Companies from around the globe have shifted to work-from-home schemes as countries face the coronavirus disease 2019 (COVID-19) threat.
And while the flexibility is convenient to some, this set-up might actually put an organization's cybersecurity at risk, Microsoft Digital Crimes Unit warns.
And so, Assistant General Counsel and Regional Lead of Microsoft Asia's Digital Crimes Unit Mary Jo Schrade shared some of the best practices in establishing remote work set-ups, and how companies can combat the most prevalent cyberattacks.
1. Beware of phishing
According to Microsoft's website, phishing is when someone attempts to steal sensitive information through emails, websites, text messages and other forms of electronic communication that often look like official communication from legitimate companies or individuals.
Those text scams allegedly from telecoms claiming you won a raffle is an example, as websites trying to look like online banking platforms.
Microsoft's Schrade said, "Since the COVID-19 pandemic began, hackers have ramped up phishing and ransomware attacks by fivefold, according to some estimates, in order to harvest sensitive information from users.”

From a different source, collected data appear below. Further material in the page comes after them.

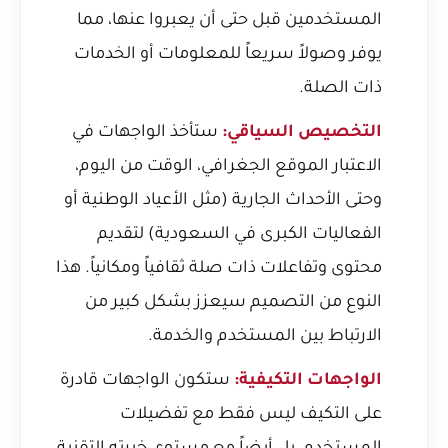
المستخدمين قبل حتى أن يعبروا عنها، مما
يوفر وصولاً سريعاً للمعلومات أو الخدمات
ذات الصلة.
التخصيص السياقي:
ستأخذ الواجهات في
الاعتبار الموقع الجغرافي، الوقت من اليوم،
وحتى الأحداث الجارية (مثل الأعياد الوطنية أو
الفعاليات الكبرى في السعودية) لتقديم
محتوى وتفاعلات ذات صلة ثقافياً ومكانياً. هذا
النوع من التصميم سيعزز بشكل كبير من
الارتباط بين المستخدم والخدمة.
الواجهات التكيفية:
ستكون الواجهات قادرة
على التكيف ليس فقط مع تفضيلات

According to Microsoft's statement, an estimate of 91% of cyberattacks begin with an email "which either leads to malicious links directly or which contains dangerous attachments."
2. Activate the multi-factor authentication
Working from home has rendered us slaves to every imaginable messaging app — from GChat to FB messenger to Viber, Whatsapp, Telegram, and Zoom — just to make sure we are able to communicate clearly within our teams and through departments.
Because of this, we open ourselves and our teams to increased risk. According to Schrade, the best thing users can do to improve security for employees who are working from home is to turn on multi-factor authentications (MFA).
According to Microsoft, MFA "increases your account security by requiring multiple forms of verification to prove your identity when signing into an application."
Companies can check out their website on how they can activate and apply it to other apps.
"Remember that this works best by also using block legacy authentication protocols that allow users to bypass MFA requirements," Schrade said.
3. Communicate with your team on how to distinguish official messages
Microsoft "recommends that every organization should establish a clear communications policy to help employees recognize official messages."
In this way, employees and the organization can avoid being a victim of phishing.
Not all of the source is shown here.